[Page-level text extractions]
**********

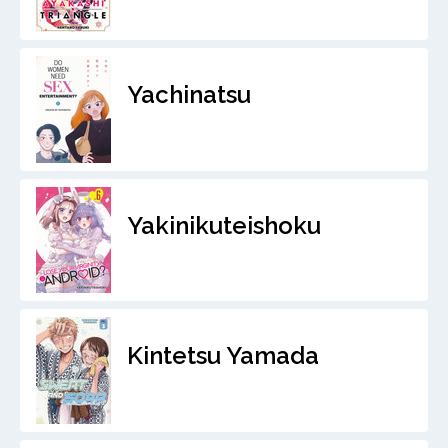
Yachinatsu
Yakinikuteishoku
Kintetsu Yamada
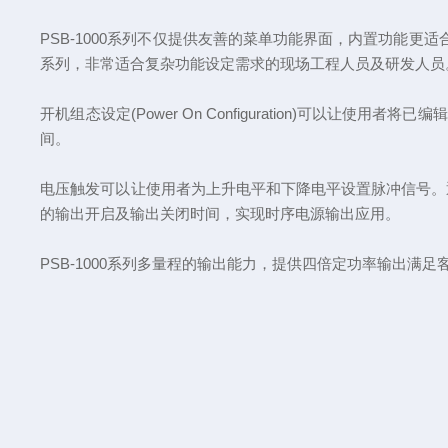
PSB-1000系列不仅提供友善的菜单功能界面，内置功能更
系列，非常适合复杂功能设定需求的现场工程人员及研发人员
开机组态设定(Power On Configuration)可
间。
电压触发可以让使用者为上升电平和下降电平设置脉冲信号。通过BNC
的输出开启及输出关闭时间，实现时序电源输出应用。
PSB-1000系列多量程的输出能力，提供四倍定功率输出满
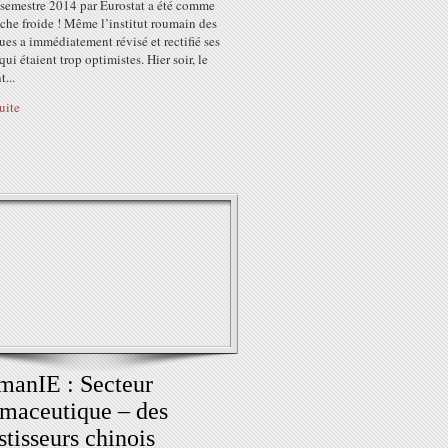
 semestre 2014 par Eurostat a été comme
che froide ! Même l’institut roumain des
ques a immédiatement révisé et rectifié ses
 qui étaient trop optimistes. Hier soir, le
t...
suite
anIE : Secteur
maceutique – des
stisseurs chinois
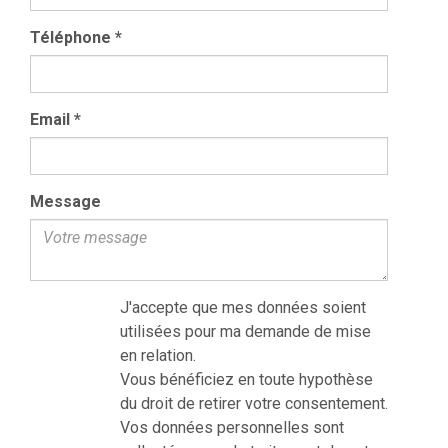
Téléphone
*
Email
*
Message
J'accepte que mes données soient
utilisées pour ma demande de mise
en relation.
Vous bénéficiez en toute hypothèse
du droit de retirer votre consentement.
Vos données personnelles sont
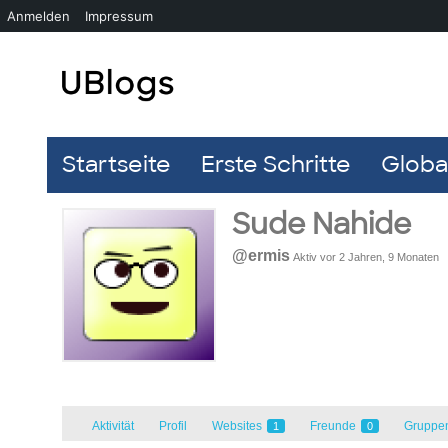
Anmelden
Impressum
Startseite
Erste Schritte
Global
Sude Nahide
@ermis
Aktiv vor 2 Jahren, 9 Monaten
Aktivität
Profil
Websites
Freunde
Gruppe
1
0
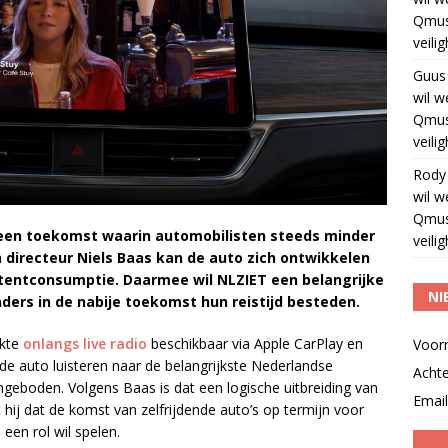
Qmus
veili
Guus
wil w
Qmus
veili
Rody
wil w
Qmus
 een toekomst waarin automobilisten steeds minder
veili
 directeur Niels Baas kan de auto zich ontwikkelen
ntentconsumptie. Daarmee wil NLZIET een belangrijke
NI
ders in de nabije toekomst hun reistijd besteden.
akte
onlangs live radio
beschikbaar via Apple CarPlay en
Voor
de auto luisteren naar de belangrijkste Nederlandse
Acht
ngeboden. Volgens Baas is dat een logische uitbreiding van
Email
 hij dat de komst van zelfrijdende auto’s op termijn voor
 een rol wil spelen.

**********

Please write out all of the data verbatim, with no pictures in the copy.

Yachinatsu
Yakinikuteishoku
Kintetsu Yamada
PSB-1000系列不仅提供友善的菜单功能界面，内置功能更
系列，非常适合复杂功能设定需求的现场工程人员及研发人员
开机组态设定(Power On Configuration)可
间。
电压触发可以让使用者为上升电平和下降电平设置脉冲信号。通过BNC
的输出开启及输出关闭时间，实现时序电源输出应用。
PSB-1000系列多量程的输出能力，提供四倍定功率输出满
 semestre 2014 par Eurostat a été comme
che froide ! Même l’institut roumain des
ques a immédiatement révisé et rectifié ses
 qui étaient trop optimistes. Hier soir, le
t...
suite
anIE : Secteur
maceutique – des
stisseurs chinois
Téléphone
*
Email
*
Message
J'accepte que mes données soient
utilisées pour ma demande de mise
en relation.
Vous bénéficiez en toute hypothèse
du droit de retirer votre consentement.
Vos données personnelles sont
Anmelden
Impressum
Startseite
Erste Schritte
Global
Sude Nahide
@ermis
Aktiv vor 2 Jahren, 9 Monaten
Aktivität
Profil
Websites
Freunde
Gruppe
1
0
Qmus
veili
Guus
wil w
Qmus
veili
Rody
wil w
Qmus
 een toekomst waarin automobilisten steeds minder
veili
 directeur Niels Baas kan de auto zich ontwikkelen
ntentconsumptie. Daarmee wil NLZIET een belangrijke
NI
ders in de nabije toekomst hun reistijd besteden.
akte
onlangs live radio
beschikbaar via Apple CarPlay en
Voor
de auto luisteren naar de belangrijkste Nederlandse
Acht
ngeboden. Volgens Baas is dat een logische uitbreiding van
Email
 hij dat de komst van zelfrijdende auto’s op termijn voor
 een rol wil spelen.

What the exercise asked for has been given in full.